Charles and Rachel Bright were the parents of Clarence Bright (1882-1956), who was the father of Neil Bright (1919-2012), who was the grandfather of Curt Bright.
by Edna Lytle Mercer
Too few has God given the privilege,
Of having Grandparents like ours.
It’s one of the things I am proudest of,
And have been since childhood hours.
Grandpa is such a fine, big man!
So calm, dignified and trim.
When I was a little youngster,
I was some times afraid of him.
Even now, of all the people,
I know and often see,
No one else seems half so wise,
As Grandpa Bright, seems to me.
Tho’ since I have come to know him,
And see him with grown up eyes:
I know he has had for we children,
A love, time will never disguise.
I smile when I think of Grandma,
and picture her dear sweet face,
Love just seems to surround her;
There’s no one can take her place.
She taught us to make willow baskets,
And so many pretty things,
Evenings she told Indian stories,
Or we would sit in the yard and sing.
It was Grandma who told we children,
Tales of the moon and stars,
and why God didn’t love little children,
When anger a sweet face mars.
Then we had to learn how to mend stockings,
My!
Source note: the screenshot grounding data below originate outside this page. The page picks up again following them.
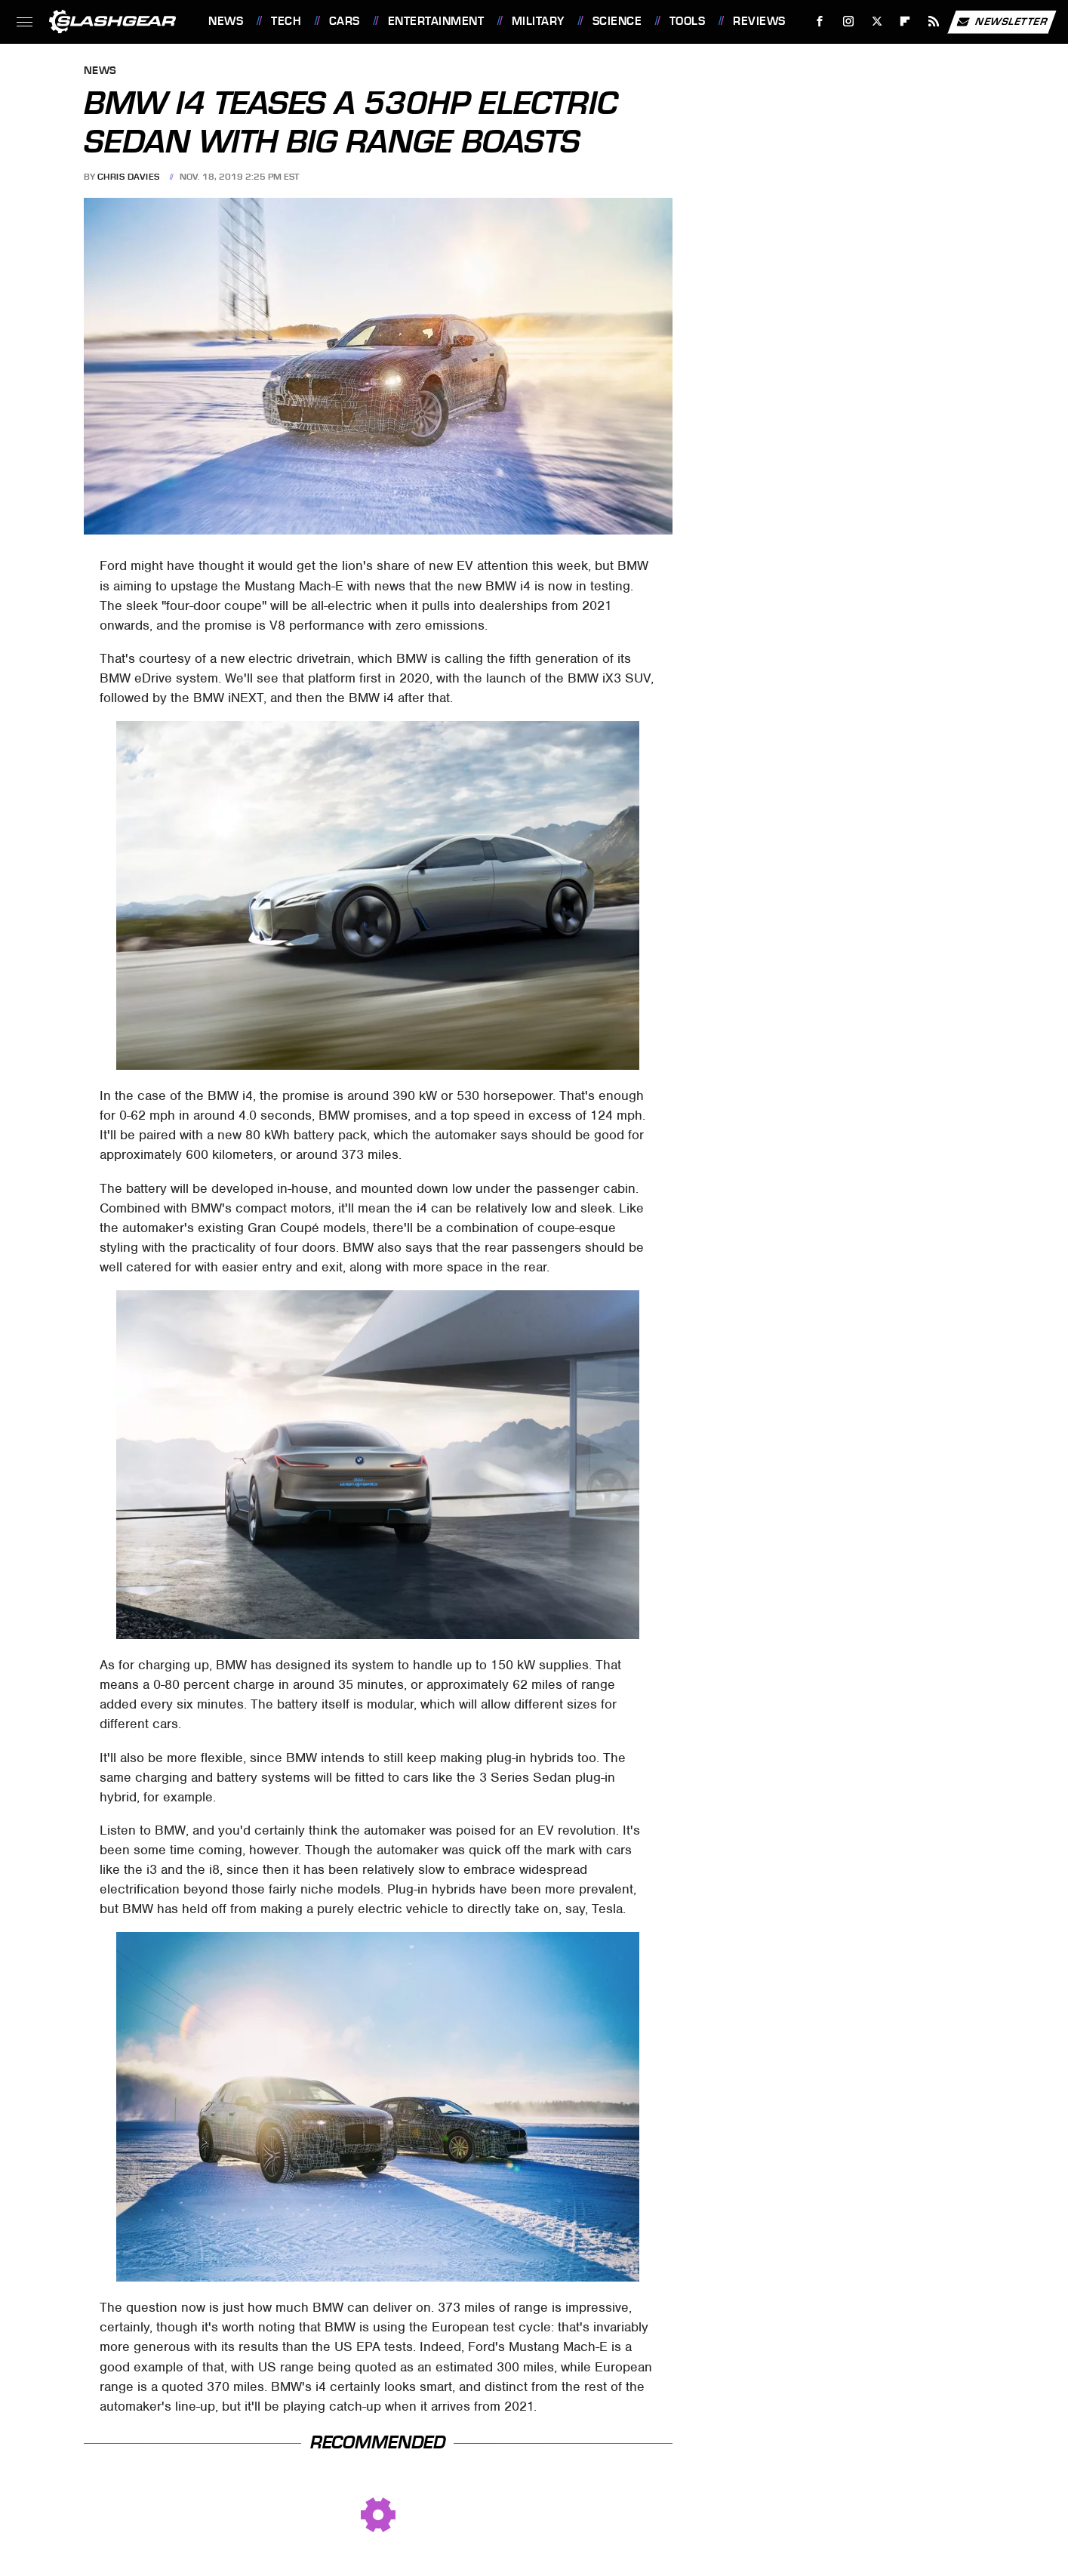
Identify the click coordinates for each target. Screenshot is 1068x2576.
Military (538, 21)
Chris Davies (128, 176)
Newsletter (1001, 22)
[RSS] (934, 21)
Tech (286, 21)
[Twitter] (877, 21)
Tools (687, 21)
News (225, 21)
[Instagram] (849, 21)
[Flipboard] (905, 21)
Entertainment (436, 21)
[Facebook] (820, 21)
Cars (344, 21)
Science (617, 21)
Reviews (759, 21)
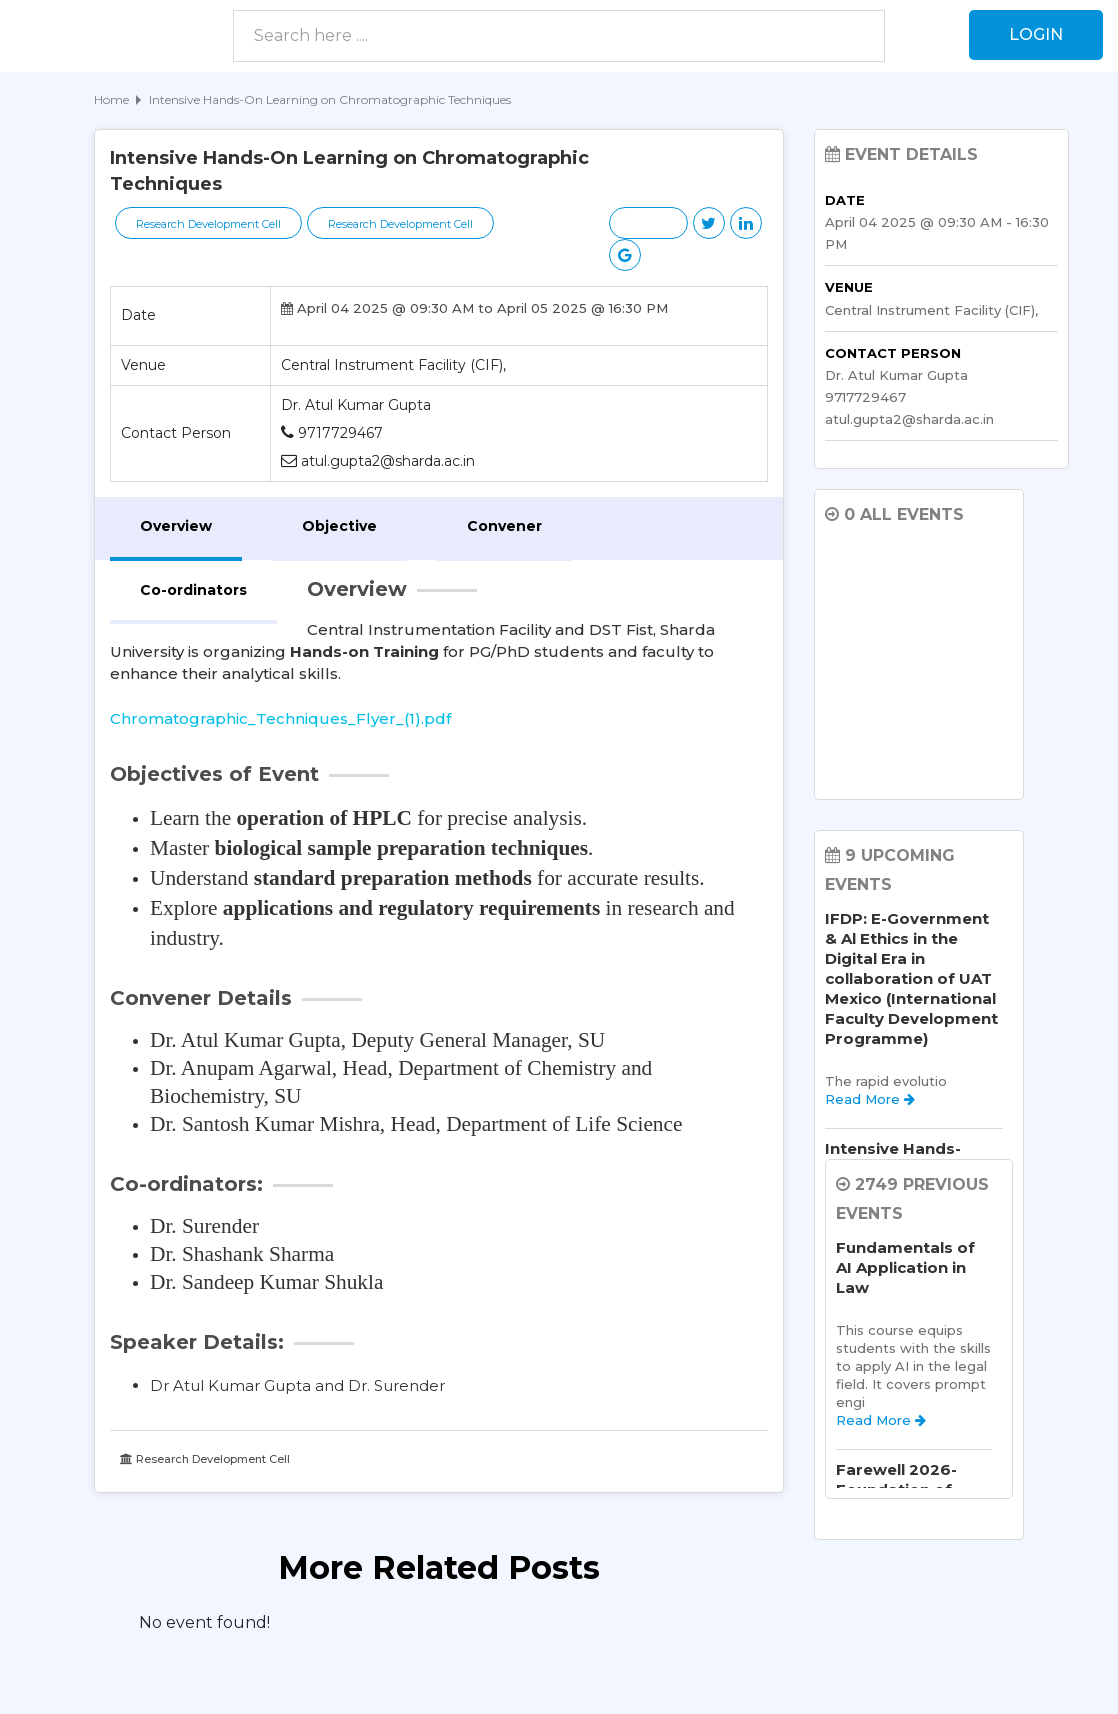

The stitches we had to take out.
But she asked us so kindly to do it,
That our minding was never in doubt.
One day I dressed up in her clothing,
And marched down the stairs to see,
If I could make Grandpa believe,
That I, my Grandma, could be.
He looked at me over his glasses,
Then laid down the paper he read.
“At first I thought you were Grandma,
But you’re not so good looking,” he said.
I laughed and ran up the stairway,
Long dresses, little now meant.
I was in a great hurry,
To tell Grandma the compliment.
As a girl, she must have been lovely,
For just a few weeks ago,
A friend she knew back in her childhood,
Said, “Rachel was the prettiest girl I know.”
It wasn’t just good looking features,
Her loveliness, much deeper went.
It shows in her eyes and her smile,
And the kind of a life she has spent.
I hope I have learned from these dear ones,
To grow more patient, of life and its cares,
To be a little more thoughtful of others,
To make my life a little like theirs.
Written about Charles Bright and his wife, Rachel Elizabeth McDermed Bright of Stella, Nebraska. He was 6 feet and 4 inches tall, and she was four feet and 11 inches tall. They raised five daughters and four sons. He died at the age of 89, in 1931, and she died at the age of 98, in 1939.